> About this exercise
From the data below, set down exactly the lines between the one holding "Alberoweg über Wasserweg" and the one holding "recoge y trata", inclusive, and no others.

Saved entries
────────────────────────────────────────

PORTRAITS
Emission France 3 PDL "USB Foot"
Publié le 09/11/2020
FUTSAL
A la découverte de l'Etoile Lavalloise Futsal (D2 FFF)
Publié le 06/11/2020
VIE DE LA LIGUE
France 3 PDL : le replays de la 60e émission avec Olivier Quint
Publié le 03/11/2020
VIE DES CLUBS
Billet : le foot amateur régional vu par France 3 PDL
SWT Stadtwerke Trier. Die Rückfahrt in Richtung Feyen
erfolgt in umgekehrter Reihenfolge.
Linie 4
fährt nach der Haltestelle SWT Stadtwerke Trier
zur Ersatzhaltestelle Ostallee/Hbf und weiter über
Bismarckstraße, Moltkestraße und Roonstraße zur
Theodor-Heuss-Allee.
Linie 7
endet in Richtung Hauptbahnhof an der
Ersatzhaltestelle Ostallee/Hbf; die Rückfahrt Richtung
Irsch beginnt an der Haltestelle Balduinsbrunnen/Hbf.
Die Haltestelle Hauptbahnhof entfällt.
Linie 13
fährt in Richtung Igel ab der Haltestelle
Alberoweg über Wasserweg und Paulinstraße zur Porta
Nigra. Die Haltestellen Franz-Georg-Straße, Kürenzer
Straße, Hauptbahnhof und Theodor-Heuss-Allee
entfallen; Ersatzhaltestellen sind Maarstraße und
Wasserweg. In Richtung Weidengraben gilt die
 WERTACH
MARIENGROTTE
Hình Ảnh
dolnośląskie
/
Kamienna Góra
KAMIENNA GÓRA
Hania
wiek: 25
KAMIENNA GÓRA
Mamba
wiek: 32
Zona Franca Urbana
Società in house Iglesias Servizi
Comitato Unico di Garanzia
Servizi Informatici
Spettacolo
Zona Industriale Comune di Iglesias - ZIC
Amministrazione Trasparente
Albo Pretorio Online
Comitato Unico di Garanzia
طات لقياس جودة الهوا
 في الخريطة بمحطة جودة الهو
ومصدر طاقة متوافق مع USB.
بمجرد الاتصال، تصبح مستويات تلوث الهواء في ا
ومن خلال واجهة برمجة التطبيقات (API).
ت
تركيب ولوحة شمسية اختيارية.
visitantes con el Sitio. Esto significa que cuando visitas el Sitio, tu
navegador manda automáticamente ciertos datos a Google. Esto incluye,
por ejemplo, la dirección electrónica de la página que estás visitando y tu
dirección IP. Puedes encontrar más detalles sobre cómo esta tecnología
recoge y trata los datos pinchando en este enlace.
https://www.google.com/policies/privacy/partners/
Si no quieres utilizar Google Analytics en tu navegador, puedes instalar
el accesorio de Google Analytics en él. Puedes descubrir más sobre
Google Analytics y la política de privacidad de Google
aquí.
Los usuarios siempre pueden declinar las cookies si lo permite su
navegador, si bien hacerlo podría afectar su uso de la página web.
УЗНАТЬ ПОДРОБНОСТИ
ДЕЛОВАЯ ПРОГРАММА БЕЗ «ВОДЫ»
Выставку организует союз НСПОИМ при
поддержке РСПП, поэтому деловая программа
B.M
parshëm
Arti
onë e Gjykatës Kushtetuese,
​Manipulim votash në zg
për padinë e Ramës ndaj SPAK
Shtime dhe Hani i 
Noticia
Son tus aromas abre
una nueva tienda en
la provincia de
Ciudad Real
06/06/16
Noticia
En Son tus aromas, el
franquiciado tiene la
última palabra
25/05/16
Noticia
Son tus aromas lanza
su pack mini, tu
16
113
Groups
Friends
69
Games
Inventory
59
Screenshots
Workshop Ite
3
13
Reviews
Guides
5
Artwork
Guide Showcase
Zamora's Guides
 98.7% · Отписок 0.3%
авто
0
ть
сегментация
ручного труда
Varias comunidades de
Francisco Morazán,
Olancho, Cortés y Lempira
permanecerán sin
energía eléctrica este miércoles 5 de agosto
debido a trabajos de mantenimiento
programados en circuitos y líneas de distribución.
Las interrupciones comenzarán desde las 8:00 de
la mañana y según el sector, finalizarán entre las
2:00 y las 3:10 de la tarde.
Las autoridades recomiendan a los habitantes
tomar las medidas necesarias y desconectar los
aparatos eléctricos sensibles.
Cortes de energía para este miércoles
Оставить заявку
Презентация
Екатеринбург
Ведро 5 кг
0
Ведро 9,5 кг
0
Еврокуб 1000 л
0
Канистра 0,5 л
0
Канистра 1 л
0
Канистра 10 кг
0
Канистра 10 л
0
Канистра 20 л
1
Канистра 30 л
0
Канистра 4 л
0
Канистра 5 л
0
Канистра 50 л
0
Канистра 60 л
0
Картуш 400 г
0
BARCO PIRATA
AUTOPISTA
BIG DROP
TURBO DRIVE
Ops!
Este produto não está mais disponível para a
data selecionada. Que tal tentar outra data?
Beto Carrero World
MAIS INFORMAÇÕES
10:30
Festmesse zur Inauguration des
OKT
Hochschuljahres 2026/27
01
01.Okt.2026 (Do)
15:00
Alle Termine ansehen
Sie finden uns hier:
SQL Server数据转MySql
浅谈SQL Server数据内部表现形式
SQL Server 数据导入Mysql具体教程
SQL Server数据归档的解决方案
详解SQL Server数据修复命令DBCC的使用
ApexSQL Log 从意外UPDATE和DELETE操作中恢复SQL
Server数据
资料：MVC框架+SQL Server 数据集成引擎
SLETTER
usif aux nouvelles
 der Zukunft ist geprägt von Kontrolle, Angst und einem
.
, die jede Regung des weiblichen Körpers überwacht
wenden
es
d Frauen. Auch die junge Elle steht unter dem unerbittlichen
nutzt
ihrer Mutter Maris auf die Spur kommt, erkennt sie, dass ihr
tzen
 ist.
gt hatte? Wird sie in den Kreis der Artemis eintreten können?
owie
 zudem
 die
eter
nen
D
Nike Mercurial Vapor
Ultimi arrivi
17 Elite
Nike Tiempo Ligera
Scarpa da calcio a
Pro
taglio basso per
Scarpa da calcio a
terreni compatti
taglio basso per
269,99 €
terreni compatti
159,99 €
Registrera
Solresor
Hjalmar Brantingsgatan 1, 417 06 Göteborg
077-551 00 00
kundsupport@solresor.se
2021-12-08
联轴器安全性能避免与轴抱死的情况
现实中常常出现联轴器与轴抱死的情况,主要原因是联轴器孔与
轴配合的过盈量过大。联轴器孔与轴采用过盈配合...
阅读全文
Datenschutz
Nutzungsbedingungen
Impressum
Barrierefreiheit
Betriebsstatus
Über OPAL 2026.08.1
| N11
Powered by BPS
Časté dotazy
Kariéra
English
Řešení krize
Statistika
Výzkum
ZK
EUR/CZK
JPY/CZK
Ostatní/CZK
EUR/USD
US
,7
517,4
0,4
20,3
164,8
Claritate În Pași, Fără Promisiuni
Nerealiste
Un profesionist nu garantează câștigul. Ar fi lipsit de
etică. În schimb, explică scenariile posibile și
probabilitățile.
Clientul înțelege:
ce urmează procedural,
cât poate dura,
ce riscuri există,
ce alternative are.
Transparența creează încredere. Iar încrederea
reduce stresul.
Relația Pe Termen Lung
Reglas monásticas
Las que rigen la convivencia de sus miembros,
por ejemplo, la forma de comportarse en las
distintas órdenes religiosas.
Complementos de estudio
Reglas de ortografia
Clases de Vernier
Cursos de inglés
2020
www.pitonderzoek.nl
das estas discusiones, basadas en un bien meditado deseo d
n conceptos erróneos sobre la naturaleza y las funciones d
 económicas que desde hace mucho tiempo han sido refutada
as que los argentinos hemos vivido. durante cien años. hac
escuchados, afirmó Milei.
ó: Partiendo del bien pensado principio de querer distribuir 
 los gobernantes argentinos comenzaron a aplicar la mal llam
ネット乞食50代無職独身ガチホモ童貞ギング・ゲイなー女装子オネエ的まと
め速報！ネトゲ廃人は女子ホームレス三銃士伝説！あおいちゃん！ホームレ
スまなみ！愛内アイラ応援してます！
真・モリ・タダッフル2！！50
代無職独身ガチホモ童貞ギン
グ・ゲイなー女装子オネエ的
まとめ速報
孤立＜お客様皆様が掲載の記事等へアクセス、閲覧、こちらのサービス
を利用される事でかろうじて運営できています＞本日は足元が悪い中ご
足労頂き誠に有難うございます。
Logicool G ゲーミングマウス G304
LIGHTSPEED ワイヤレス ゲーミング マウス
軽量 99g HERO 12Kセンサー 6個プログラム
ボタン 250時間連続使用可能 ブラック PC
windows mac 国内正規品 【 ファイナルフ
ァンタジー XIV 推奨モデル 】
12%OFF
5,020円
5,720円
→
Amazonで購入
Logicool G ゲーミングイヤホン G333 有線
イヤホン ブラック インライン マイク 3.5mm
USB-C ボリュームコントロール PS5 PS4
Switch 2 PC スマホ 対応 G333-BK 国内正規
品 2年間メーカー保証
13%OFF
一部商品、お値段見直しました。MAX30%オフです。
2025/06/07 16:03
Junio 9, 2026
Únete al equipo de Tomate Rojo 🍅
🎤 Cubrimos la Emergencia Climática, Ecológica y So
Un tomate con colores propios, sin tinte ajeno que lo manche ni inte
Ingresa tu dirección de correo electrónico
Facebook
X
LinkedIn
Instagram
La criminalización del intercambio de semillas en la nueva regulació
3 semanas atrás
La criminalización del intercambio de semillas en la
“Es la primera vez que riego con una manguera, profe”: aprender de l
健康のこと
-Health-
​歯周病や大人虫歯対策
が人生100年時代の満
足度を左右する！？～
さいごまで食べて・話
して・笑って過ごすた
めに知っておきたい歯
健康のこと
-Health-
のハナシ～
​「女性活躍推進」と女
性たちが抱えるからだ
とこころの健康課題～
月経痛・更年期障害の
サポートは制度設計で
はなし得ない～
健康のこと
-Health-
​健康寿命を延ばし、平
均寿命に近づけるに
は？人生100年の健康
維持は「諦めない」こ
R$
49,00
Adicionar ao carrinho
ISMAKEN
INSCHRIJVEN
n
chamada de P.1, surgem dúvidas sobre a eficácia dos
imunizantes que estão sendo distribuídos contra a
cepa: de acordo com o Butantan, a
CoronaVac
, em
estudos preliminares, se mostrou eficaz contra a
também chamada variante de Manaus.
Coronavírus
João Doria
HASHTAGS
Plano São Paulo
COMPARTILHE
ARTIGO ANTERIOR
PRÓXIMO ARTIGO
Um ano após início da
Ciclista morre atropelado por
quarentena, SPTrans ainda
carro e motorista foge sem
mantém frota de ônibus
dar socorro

────────────────────────────────────────

> Result
Alberoweg über Wasserweg und Paulinstraße zur Porta
Nigra. Die Haltestellen Franz-Georg-Straße, Kürenzer
Straße, Hauptbahnhof und Theodor-Heuss-Allee
entfallen; Ersatzhaltestellen sind Maarstraße und
Wasserweg. In Richtung Weidengraben gilt die
 WERTACH
MARIENGROTTE
Hình Ảnh
dolnośląskie
/
Kamienna Góra
KAMIENNA GÓRA
Hania
wiek: 25
KAMIENNA GÓRA
Mamba
wiek: 32
Zona Franca Urbana
Società in house Iglesias Servizi
Comitato Unico di Garanzia
Servizi Informatici
Spettacolo
Zona Industriale Comune di Iglesias - ZIC
Amministrazione Trasparente
Albo Pretorio Online
Comitato Unico di Garanzia
طات لقياس جودة الهوا
 في الخريطة بمحطة جودة الهو
ومصدر طاقة متوافق مع USB.
بمجرد الاتصال، تصبح مستويات تلوث الهواء في ا
ومن خلال واجهة برمجة التطبيقات (API).
ت
تركيب ولوحة شمسية اختيارية.
visitantes con el Sitio. Esto significa que cuando visitas el Sitio, tu
navegador manda automáticamente ciertos datos a Google. Esto incluye,
por ejemplo, la dirección electrónica de la página que estás visitando y tu
dirección IP. Puedes encontrar más detalles sobre cómo esta tecnología
recoge y trata los datos pinchando en este enlace.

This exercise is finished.